State and local governments levy sales taxes to raise revenue for essential public services like schools and fire and police departments. These taxes typically apply to products bought at retail stores or online, such as clothes, computers, and automobiles. Most State and local governments exempt food purchases; some do not. ... "The average grocery tax rate in counties that tax groceries is between 4 and 5 percent." The report examines how these grocery taxes relate to food-at-home spending; for example, "a 1-percentage-point increase in grocery taxes from 3 to 4 percent ... is associated with spending 0.7 percent less on [food at home]" among some low‑income non‑SNAP households, and finds "no clear relationship" for higher‑income households and SNAP recipients.

#3
Cornell University / Zhao et al. 2024-07-01 | The Incidence of Grocery Taxes in U.S. Food and Factor Markets

The paper studies county-level grocery sales taxes in the U.S. from 2010–2019 and finds that food retailers "significantly over-shift grocery taxes to consumers." It reports that, on average, "a grocery tax that generates $1 in government revenue leads to a $1.25 rise in tax-inclusive consumer food prices." The study emphasizes heterogeneous pass-through across foods and outlets and concludes that grocery taxes increase tax-inclusive prices and create "significant revenue windfalls for food retailers," but it does not claim that local tax rates are the main determinant of retail food prices; they are one factor affecting final prices among many others.

#4
Federal Reserve Bank of St. Louis (FRED) Consumer Price Index for All Urban Consumers: Fruits and Vegetables in U.S. City Average

The FRED series CUSR0000SAF113 is the U.S. Bureau of Labor Statistics CPI component for "Fruits and Vegetables" in the U.S. city average. The data show the long‑run evolution of retail prices for fruits and vegetables from 1947 onward, reflecting national consumer prices influenced by supply and demand, production costs, and broader macroeconomic conditions. The CPI series does not identify municipal or local tax rates as the primary determinant of these prices; instead, it treats taxes as one of many potential factors embedded in the overall price index.

#5
Ayuntamiento de Madrid Impuestos, tasas y precios públicos

The Madrid City Council’s Tax Agency page lists municipal "Taxes, fees and public prices" and explains that these cover local levies such as property tax, vehicle tax, and various fees for municipal services. It describes the different municipal taxes and how they are managed, but it does not claim that municipal tax rates are the main determinant of retail prices of fresh fruits and vegetables.

#6
Cornell University / Dyson School The Incidence of Grocery Taxes in U.S. Food and Factor Markets

This paper studies the incidence of county-level grocery sales taxes across the United States from 2010 to 2019. It finds substantial grocery tax over-shifting, meaning retail grocery prices rise by more than the tax itself in many settings, so taxes can affect retail food prices, but the paper focuses on grocery taxes broadly rather than fruit-and-vegetable-specific municipal tax rates.

#7
Georgia Department of Audits and Accounts 2023-02-01 | Georgia Sales Tax Exemption for Food for Off-Premises Consumption

Georgia enacted a state sales tax exemption for food for home consumption that applies to most grocery items, exempting them from the State’s 4-percent sales tax; however, "The state-level exemption does not prohibit municipalities from levying sales tax on groceries." The report notes that "the population-weighted average local sales tax rate is 3.37 percent as of July 1, 2022." It finds that the grocery exemption "lowers the price of staple food items by 4 percent" and that "academic research shows that the tax savings are realized by consumers in lower after-tax prices for food and not shifted to retailers or producers," implying a strong pass‑through of sales tax changes into retail grocery prices.

#8
Ayuntamiento de Vélez-Málaga 2024-01-15 | Ordenanza fiscal reguladora de la Tasa por Mercados Municipales (2024)

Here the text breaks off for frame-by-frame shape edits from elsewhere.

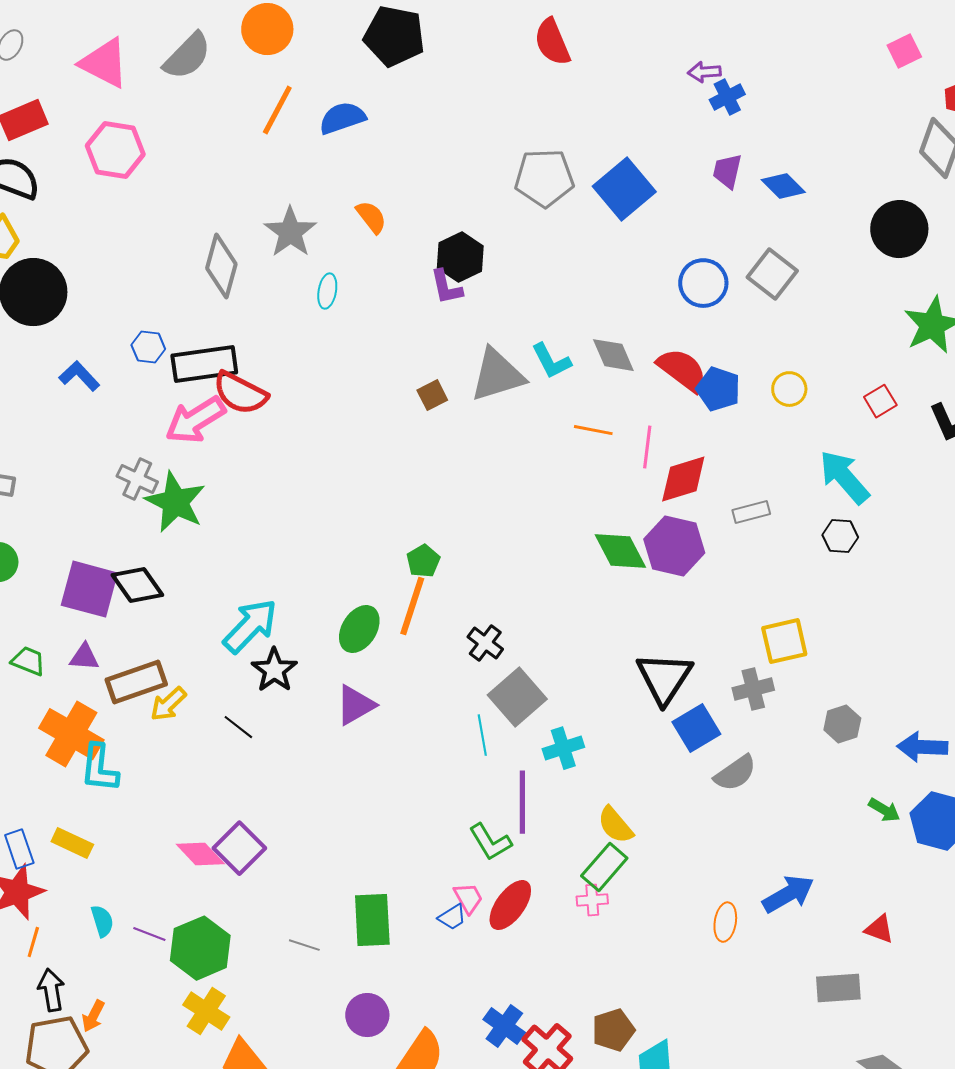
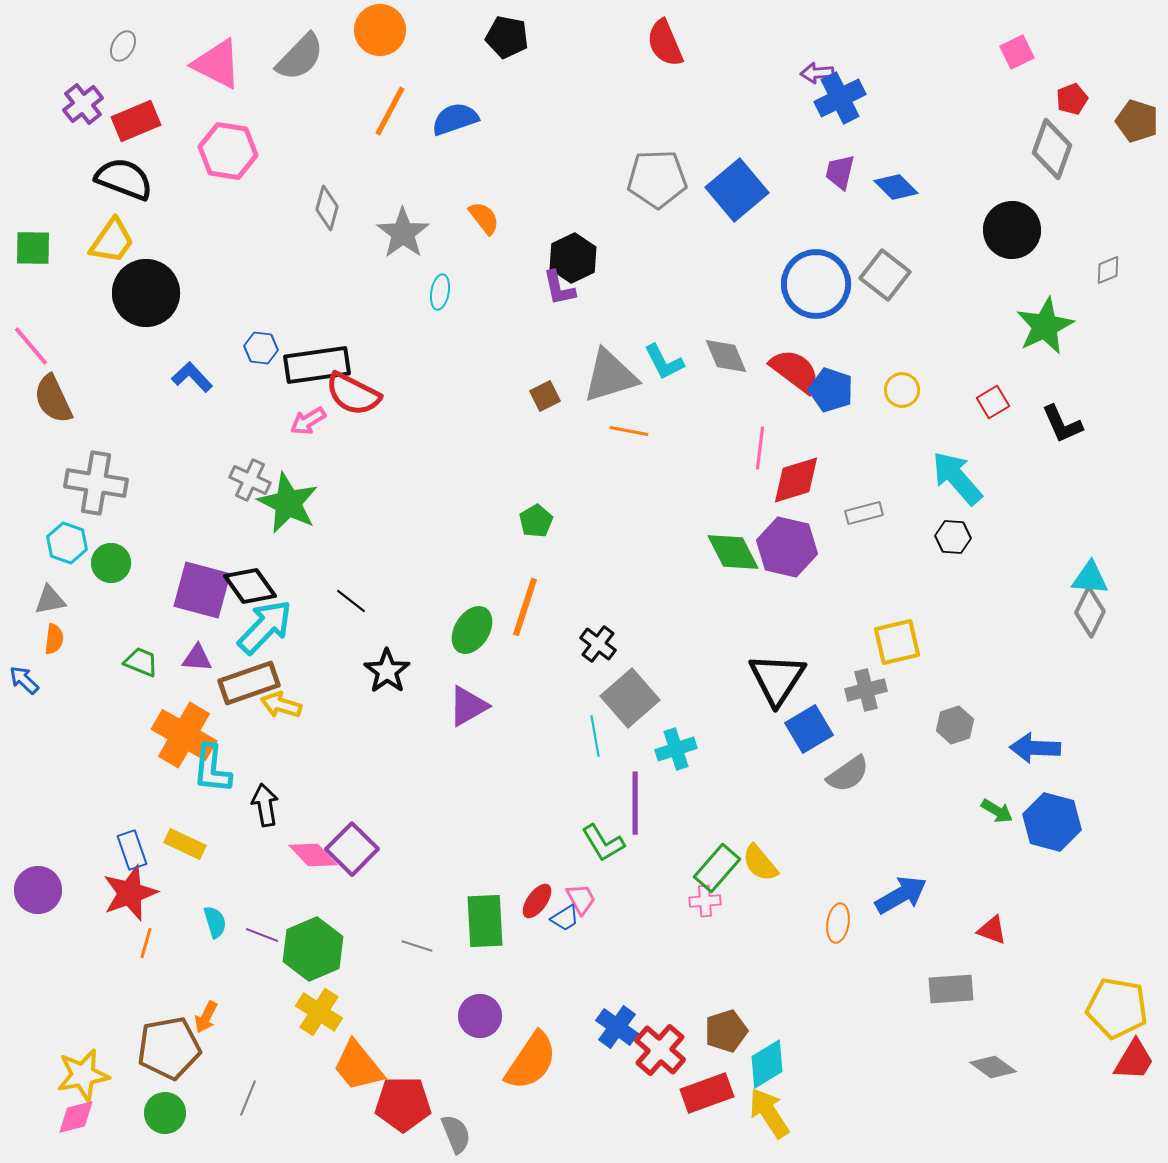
black pentagon: (394, 36) -> (507, 37), size x0.7
blue cross: (727, 97) -> (840, 98), size x1.4
gray diamond: (221, 266) -> (327, 208), moved, size x0.7
blue circle: (703, 283) -> (816, 284), size x1.4
pink arrow: (195, 420) -> (308, 421), size x0.6
orange line: (593, 430) -> (629, 431), moved
green pentagon: (423, 561) -> (536, 521), moved
cyan arrow: (250, 626) -> (265, 627), moved
yellow arrow: (168, 704) -> (281, 705), turned 60
black line: (238, 727) -> (351, 601), moved
yellow semicircle: (615, 825) -> (760, 863), moved
red ellipse: (510, 905) -> (537, 901), moved, size x0.7
black arrow: (51, 990) -> (265, 805), moved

This municipal ordinance states that the taxable event of the fee is "the private use or special use of the facilities contained in the municipal markets" and that "the tax quota of this fee will be calculated based on the authorized surface area" expressed in square meters. The tariff table sets a fee of 1.97 euros per m² per month for retail stalls and higher amounts for wholesale and other commercial spaces. The ordinance indicates that tariffs are revised annually using the consumer price index, but it does not state that this fee is the main determinant of the retail prices that vendors charge for fresh fruits and vegetables.

#9
PubMed Central 2023-05-18 | Patterns of fruit and vegetable availability and price competitiveness ...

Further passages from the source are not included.